▶ _Exercise_: The range starts at the line containing "[shop__search__action] (59, 119)" and ends at the last line of the records below. Reproduce those lines exactly.

Items listed in a dataset
----

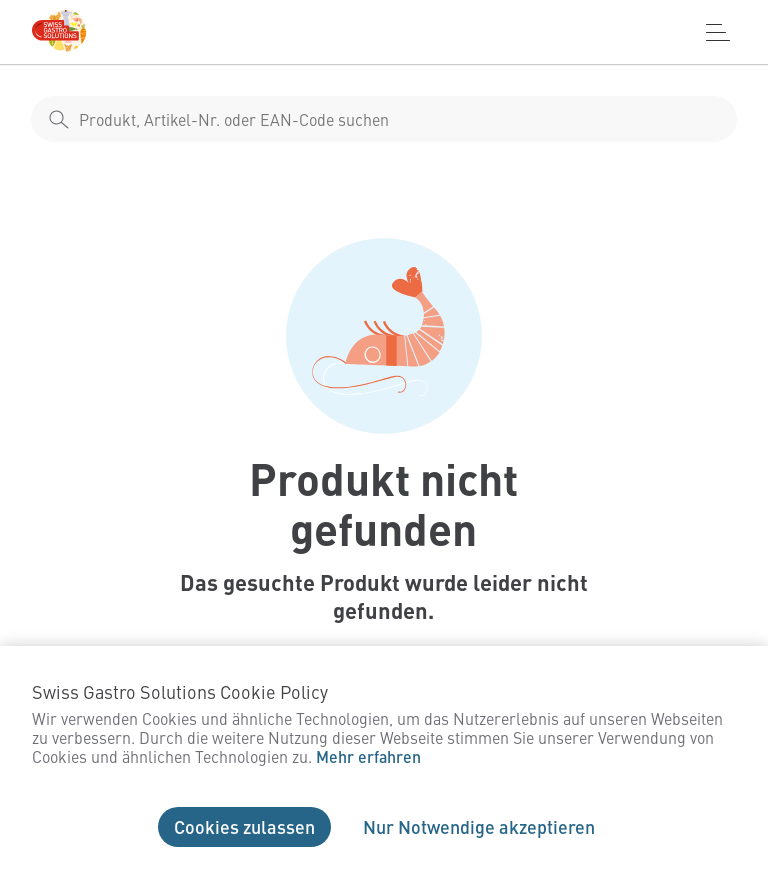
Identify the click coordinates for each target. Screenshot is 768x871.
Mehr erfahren (368, 756)
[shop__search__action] (59, 119)
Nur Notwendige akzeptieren (479, 826)
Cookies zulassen (244, 826)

----

▶ _Solution for this problem_:
[shop__search__action] (59, 119)
Nur Notwendige akzeptieren (479, 826)
Cookies zulassen (244, 826)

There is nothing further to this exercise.